:: Work order ::
Every line from the opening of the records to the line with "Frau in U-Bahn / Krankensch" should be restated exactly, with both ends included and the pictures left out.

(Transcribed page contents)
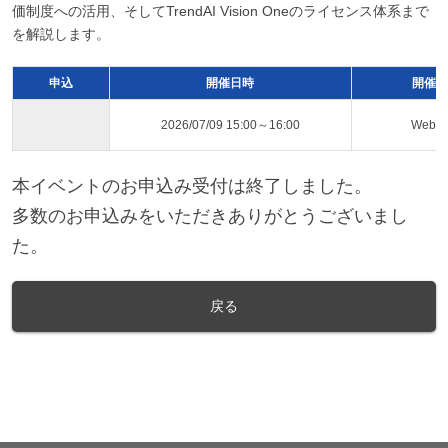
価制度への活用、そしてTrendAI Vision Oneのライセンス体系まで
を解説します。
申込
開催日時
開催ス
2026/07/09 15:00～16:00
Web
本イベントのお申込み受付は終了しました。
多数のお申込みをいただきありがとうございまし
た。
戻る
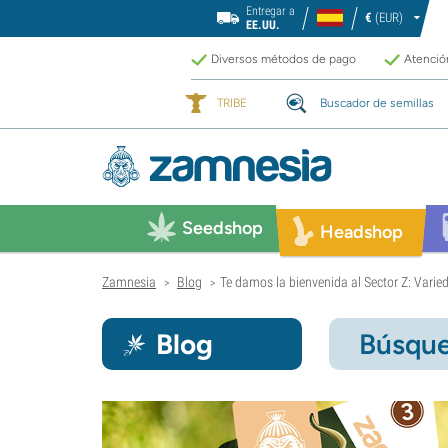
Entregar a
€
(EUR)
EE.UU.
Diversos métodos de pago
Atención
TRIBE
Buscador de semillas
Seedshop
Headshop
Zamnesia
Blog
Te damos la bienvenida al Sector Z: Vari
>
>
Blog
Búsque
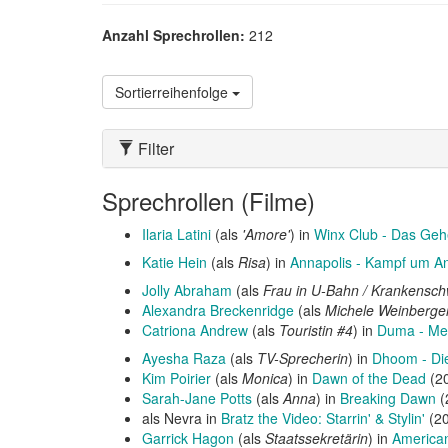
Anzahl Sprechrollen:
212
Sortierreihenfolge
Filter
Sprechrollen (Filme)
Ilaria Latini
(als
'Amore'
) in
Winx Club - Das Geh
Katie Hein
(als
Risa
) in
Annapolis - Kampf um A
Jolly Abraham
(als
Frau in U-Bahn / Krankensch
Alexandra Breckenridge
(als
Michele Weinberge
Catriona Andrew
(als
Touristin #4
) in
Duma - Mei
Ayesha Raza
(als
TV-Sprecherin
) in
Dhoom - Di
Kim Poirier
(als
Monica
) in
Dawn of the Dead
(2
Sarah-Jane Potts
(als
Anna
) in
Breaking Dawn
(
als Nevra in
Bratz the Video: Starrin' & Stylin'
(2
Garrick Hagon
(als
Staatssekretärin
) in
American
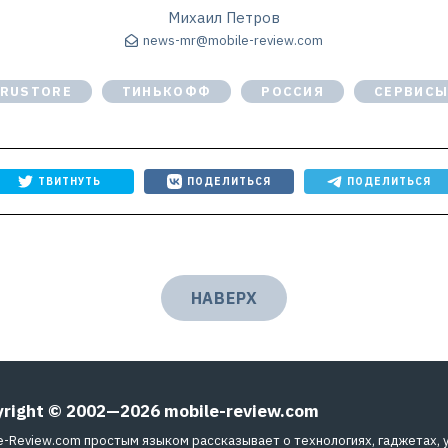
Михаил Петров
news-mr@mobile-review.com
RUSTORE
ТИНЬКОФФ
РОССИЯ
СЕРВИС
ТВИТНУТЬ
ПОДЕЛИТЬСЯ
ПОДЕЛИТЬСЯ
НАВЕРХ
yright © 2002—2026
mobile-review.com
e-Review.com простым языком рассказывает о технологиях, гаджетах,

:: Result for this task ::
価制度への活用、そしてTrendAI Vision Oneのライセンス体系まで
を解説します。
申込
開催日時
開催ス
2026/07/09 15:00～16:00
Web
本イベントのお申込み受付は終了しました。
多数のお申込みをいただきありがとうございまし
た。
戻る
Entregar a
€
(EUR)
EE.UU.
Diversos métodos de pago
Atención
TRIBE
Buscador de semillas
Seedshop
Headshop
Zamnesia
Blog
Te damos la bienvenida al Sector Z: Vari
>
>
Blog
Búsque
Anzahl Sprechrollen:
212
Sortierreihenfolge
Filter
Sprechrollen (Filme)
Ilaria Latini
(als
'Amore'
) in
Winx Club - Das Geh
Katie Hein
(als
Risa
) in
Annapolis - Kampf um A
Jolly Abraham
(als
Frau in U-Bahn / Krankensch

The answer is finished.